Start of Material for the task

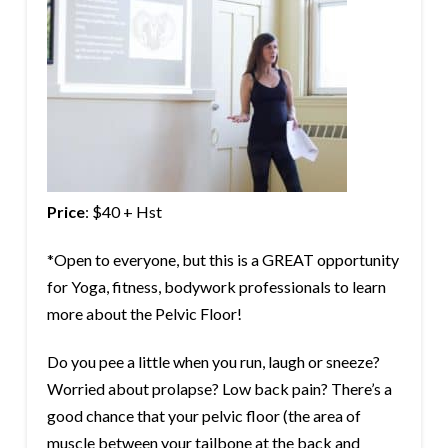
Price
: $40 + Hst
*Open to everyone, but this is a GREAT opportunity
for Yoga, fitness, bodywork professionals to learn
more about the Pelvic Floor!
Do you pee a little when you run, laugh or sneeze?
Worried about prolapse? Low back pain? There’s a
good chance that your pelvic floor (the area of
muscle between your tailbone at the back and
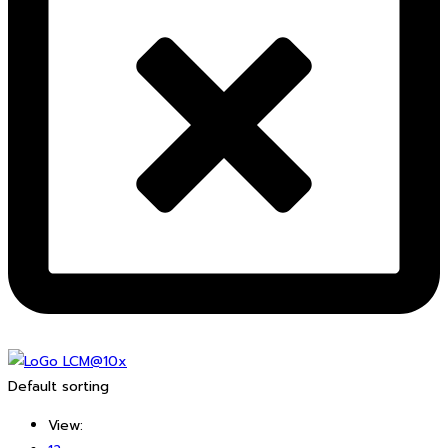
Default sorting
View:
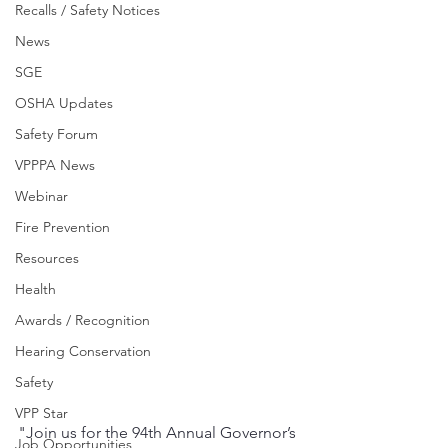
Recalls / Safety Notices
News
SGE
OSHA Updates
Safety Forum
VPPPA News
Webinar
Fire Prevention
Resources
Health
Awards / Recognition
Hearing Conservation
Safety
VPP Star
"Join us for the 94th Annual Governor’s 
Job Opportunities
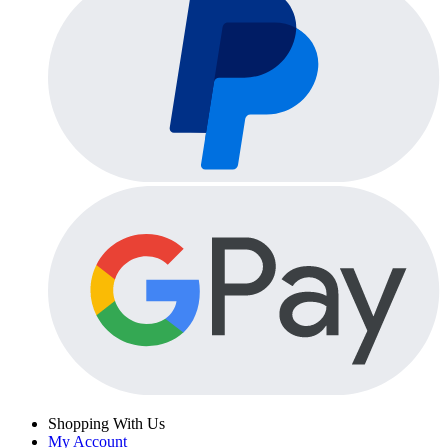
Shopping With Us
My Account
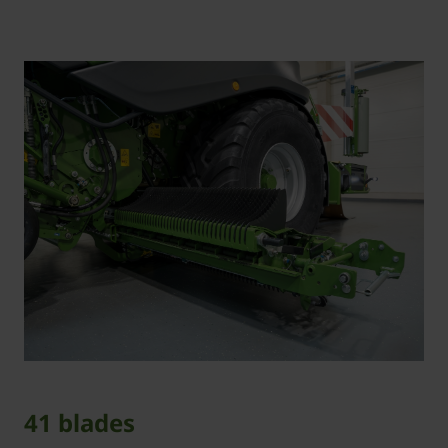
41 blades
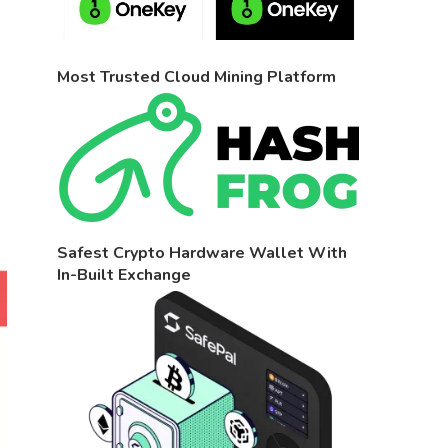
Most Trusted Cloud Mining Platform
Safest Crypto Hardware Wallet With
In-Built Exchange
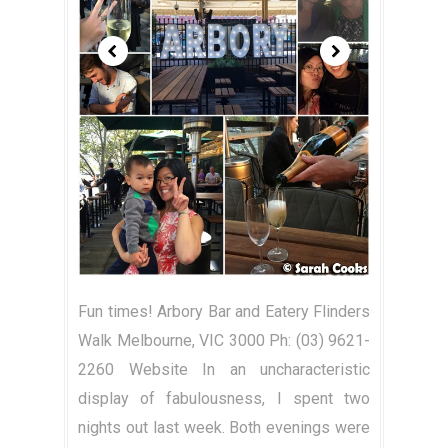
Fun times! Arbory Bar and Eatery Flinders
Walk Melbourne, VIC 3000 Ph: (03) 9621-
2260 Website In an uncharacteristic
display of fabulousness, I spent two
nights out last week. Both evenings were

End of Material for the task

About this task:
Beginning with the line containing "Safest Crypto Hardware Wallet With" and ending with the last line of the material, output each line exactly; do not include pictures.

Output for this task:
Safest Crypto Hardware Wallet With
In-Built Exchange
Fun times! Arbory Bar and Eatery Flinders
Walk Melbourne, VIC 3000 Ph: (03) 9621-
2260 Website In an uncharacteristic
display of fabulousness, I spent two
nights out last week. Both evenings were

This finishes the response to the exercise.